Governor Lee created the Tennessee Nuclear Energy Advisory Council in 2023 to investigate and advise on strategic ways to support the state’s nuclear industry. Hines has served as co-chair on the council’s Education/Workforce Work Group to develop plans for how the state can fill the wide variety of potential workforce needs for technology companies and their suppliers.

From TVA to small startups, more than 150 nuclear-related companies already call the Knoxville–Oak Ridge corridor home. Dozens more fusion energy and technology companies could site their headquarters or testing facilities in East Tennessee over the next decade.

UT students will be in the right place at the right time. Wirth anticipates new opportunities for graduate student projects and training, and eventually new undergraduate research opportunities and internships as well.

“Ultimately, fusion is the ideal energy source,” said Wirth. “It’s going to take a tremendous amount of research and technology development to make fusion economically attractive to add to the grid. We’re in a great environment—here in Tennessee and right here at UT—to make that happen.”


Wes Hines.

Wes Hines

“At UT, we want to be the pipeline for the engineers who will build, operate, manage, and maintain the nuclear plants of the future,” said Hines.
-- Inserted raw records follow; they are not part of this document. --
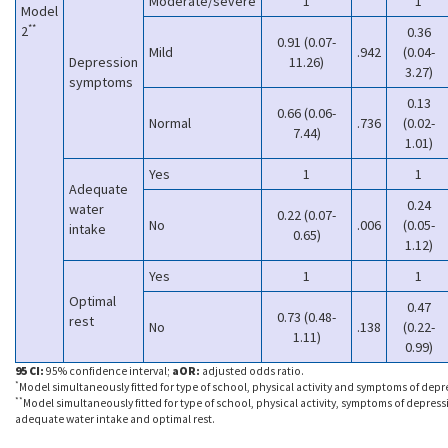
Moderate/severe
1
1
Model
**
2
0.36
0.91 (0.07-
Mild
.942
(0.04-
Depression
11.26)
3.27)
symptoms
0.13
0.66 (0.06-
Normal
.736
(0.02-
7.44)
1.01)
Yes
1
1
Adequate
0.24
water
0.22 (0.07-
No
.006
(0.05-
intake
0.65)
1.12)
Yes
1
1
Optimal
0.47
0.73 (0.48-
rest
No
.138
(0.22-
1.11)
0.99)
95 CI:
95% confidence interval;
aOR:
adjusted odds ratio.
*
Model simultaneously fitted for type of school, physical activity and symptoms of depr
**
Model simultaneously fitted for type of school, physical activity, symptoms of depress
adequate water intake and optimal rest.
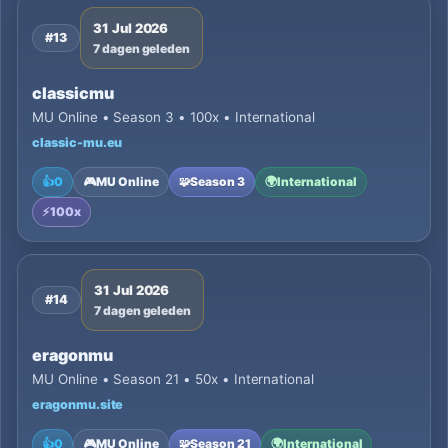
31 Jul 2026
#13
7 dagen geleden
classicmu
MU Online • Season 3 • 100x • International
classic-mu.eu
👍
0
🎮
MU Online
🧩
Season 3
🌍
International
⚡
100x
31 Jul 2026
#14
7 dagen geleden
eragonmu
MU Online • Season 21 • 50x • International
eragonmu.site
👍
0
🎮
MU Online
🧩
Season 21
🌍
International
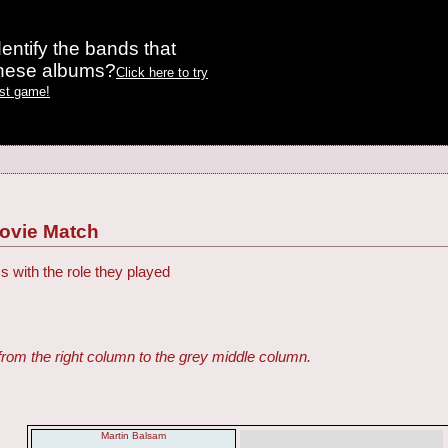
entify the bands that
these albums?
Click here to try
est game!
Movie Match
s with the role they played
from the right column to the grey middle column.
Martin Balsam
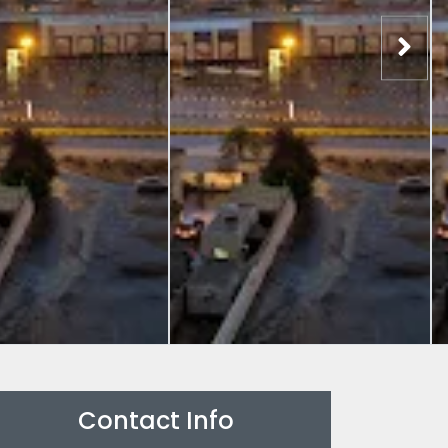
Contact Info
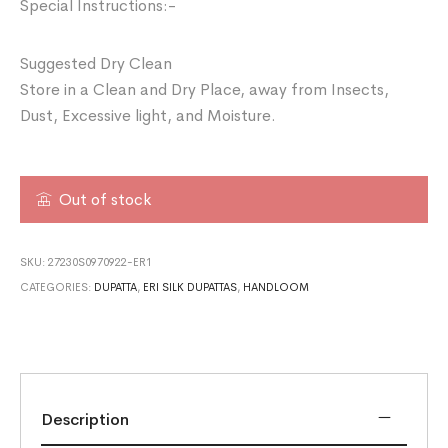
Special Instructions:-
Suggested Dry Clean
Store in a Clean and Dry Place, away from Insects,
Dust, Excessive light, and Moisture.
Out of stock
SKU:
27230S0970922-ER1
CATEGORIES:
DUPATTA
,
ERI SILK DUPATTAS
,
HANDLOOM
Description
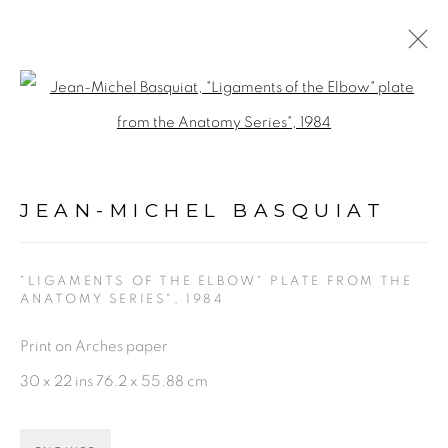
JEAN-MICHEL BASQUIAT
Open a larger version of the fol
WORKS
BIOGRAPHY
VIDEO
NEWS
ENQUIRE
JEAN-MICHEL BASQUIAT
BROWSE ARTISTS
"LIGAMENTS OF THE ELBOW" PLATE FROM THE
ANATOMY SERIES"
,
1984
PRIVACY POLICY
ACCESSIBILITY POLICY
Print on Arches paper
MANAGE COOKIES
30 x 22 ins 76.2 x 55.88 cm
©2026 VERTU FINE ART | 922 CLINT MOORE
RD, BOCA RATON, FL. 33487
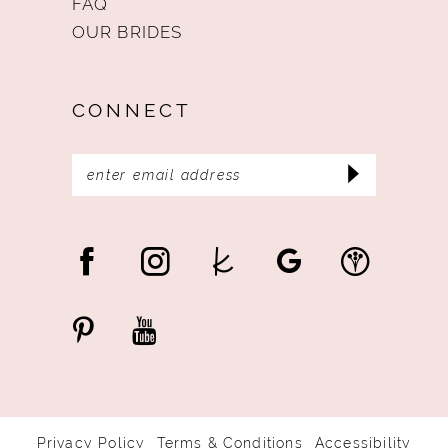
FAQ
OUR BRIDES
CONNECT
Privacy Policy
Terms & Conditions
Accessibility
UT is in the right geographic position to do that. “The fusion company Type One Energy has announced plans to build their Infinity One stellarator prototype at the TVA Bull Run Plant and establish headquarters in Knoxville. Likewise, leading SMR companies are moving their headquarters to Knoxville. TVA is exploring building the very first SMR in the US that will produce power for the grid,” Hines said. “UT values our corporate partnerships, and we will continue growing these relationships.”
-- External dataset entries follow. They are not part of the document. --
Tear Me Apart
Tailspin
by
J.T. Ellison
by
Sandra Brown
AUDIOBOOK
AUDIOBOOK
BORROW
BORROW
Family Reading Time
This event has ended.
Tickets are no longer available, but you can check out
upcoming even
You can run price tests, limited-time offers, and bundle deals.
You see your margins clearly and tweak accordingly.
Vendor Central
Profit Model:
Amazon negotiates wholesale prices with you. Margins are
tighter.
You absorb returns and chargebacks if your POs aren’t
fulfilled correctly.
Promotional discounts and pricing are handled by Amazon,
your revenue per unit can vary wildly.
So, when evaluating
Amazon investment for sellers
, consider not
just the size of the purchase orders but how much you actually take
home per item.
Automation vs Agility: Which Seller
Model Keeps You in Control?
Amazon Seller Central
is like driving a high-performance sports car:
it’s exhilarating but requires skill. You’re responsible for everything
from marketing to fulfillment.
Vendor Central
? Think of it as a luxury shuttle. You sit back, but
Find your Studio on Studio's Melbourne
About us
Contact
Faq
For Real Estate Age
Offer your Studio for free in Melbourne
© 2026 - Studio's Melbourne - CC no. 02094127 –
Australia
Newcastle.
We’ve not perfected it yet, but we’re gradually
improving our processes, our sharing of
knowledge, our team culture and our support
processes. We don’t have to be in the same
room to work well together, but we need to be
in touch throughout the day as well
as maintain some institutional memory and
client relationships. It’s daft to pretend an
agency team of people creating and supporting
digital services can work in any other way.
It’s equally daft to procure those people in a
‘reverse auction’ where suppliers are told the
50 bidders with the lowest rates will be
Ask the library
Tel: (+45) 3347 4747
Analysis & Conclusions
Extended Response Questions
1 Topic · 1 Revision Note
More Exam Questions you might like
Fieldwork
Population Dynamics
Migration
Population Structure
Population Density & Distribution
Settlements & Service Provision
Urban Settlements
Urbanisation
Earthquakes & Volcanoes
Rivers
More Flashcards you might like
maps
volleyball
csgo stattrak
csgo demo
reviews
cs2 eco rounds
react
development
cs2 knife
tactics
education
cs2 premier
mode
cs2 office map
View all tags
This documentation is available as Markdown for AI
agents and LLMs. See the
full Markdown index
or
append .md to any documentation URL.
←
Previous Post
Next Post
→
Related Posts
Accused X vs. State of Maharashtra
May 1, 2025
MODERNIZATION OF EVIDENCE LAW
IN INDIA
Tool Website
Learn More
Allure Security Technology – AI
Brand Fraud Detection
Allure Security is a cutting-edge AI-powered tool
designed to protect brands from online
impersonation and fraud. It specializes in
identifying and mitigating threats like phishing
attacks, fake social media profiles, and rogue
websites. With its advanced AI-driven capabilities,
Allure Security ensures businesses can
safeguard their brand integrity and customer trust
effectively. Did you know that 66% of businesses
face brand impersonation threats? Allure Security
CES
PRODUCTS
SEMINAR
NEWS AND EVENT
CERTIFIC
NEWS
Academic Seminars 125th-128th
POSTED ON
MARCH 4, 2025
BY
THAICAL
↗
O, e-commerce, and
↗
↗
To that end, the university’s new Zeanah Engineering Complex includes a state-of-the-art facility where researchers and students can simulate operations of a nuclear power plant.

“Our partner Kairos Power will be putting their simulator in our facility,” Hines said. “We’ll use it for research purposes, to better understand how molten salt reactors operate, and to train our students—their future employees.”

“We’re also working with Kairos Power to develop training materials to help students and their current workforce get licensed by the Nuclear Regulatory Commission, which is considered the gold standard of nuclear safety for the world,” Hines said.